[[ The records open ]]
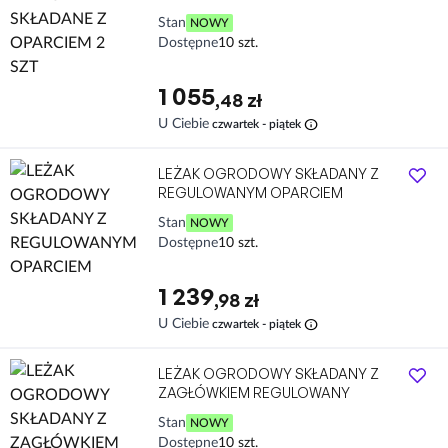
Stan
NOWY
Dostępne
10 szt.
1 055
,48 zł
info
U Ciebie
czwartek - piątek
LEŻAK OGRODOWY SKŁADANY Z
REGULOWANYM OPARCIEM
Stan
NOWY
Dostępne
10 szt.
1 239
,98 zł
info
U Ciebie
czwartek - piątek
LEŻAK OGRODOWY SKŁADANY Z
ZAGŁÓWKIEM REGULOWANY
Stan
NOWY
Dostępne
10 szt.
[[ The records closed ]]
> **Task details**
Keep the pictures out, and write out the rest of the data above word for word.

> **Written response**
Stan
NOWY
Dostępne
10 szt.
1 055
,48 zł
info
U Ciebie
czwartek - piątek
LEŻAK OGRODOWY SKŁADANY Z
REGULOWANYM OPARCIEM
Stan
NOWY
Dostępne
10 szt.
1 239
,98 zł
info
U Ciebie
czwartek - piątek
LEŻAK OGRODOWY SKŁADANY Z
ZAGŁÓWKIEM REGULOWANY
Stan
NOWY
Dostępne
10 szt.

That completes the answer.